## EXTRACTED DATA
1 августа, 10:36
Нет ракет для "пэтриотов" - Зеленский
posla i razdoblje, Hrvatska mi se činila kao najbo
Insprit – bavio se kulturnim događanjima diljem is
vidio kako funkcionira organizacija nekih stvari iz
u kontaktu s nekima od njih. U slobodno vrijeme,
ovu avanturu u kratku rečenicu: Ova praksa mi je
==
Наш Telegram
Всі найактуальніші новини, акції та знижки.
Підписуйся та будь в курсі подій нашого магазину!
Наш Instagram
* * *
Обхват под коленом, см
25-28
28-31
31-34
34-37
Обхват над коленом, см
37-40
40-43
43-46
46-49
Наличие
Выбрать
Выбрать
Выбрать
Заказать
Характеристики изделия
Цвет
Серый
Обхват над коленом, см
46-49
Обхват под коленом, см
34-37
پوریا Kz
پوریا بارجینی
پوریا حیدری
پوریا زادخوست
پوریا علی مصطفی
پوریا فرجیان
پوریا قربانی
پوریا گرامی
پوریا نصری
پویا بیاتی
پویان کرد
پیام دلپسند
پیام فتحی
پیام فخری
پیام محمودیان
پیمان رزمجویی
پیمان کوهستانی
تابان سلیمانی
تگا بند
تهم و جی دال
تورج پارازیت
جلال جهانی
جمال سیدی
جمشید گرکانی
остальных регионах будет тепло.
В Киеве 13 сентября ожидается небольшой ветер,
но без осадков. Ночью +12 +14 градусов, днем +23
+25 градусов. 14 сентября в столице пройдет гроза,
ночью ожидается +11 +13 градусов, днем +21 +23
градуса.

## WHAT IS REQUIRED
Would you please repeat exactly the lines above, starting at the line with "1 августа, 10:36" and stopping at the line with "ovu avanturu u", both included?

## RESPONSE
1 августа, 10:36
Нет ракет для "пэтриотов" - Зеленский
posla i razdoblje, Hrvatska mi se činila kao najbo
Insprit – bavio se kulturnim događanjima diljem is
vidio kako funkcionira organizacija nekih stvari iz
u kontaktu s nekima od njih. U slobodno vrijeme,
ovu avanturu u kratku rečenicu: Ova praksa mi je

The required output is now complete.